> **Exercise inputs**:
-*-*-

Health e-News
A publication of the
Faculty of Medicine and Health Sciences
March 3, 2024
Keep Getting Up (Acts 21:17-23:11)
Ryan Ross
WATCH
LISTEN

-*-*-

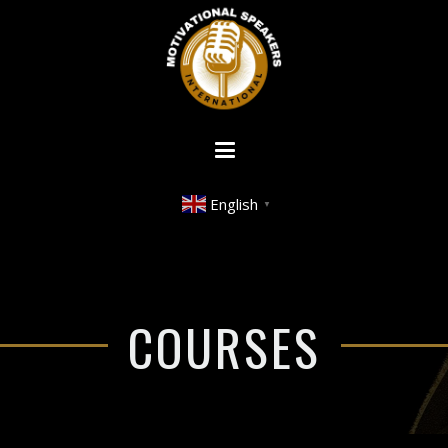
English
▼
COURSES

-*-*-

> **Exercise goal**:
Scan the data for the string "Health" and copy each line in which it occurs.

> **Output for this exercise**:
Health e-News
Faculty of Medicine and Health Sciences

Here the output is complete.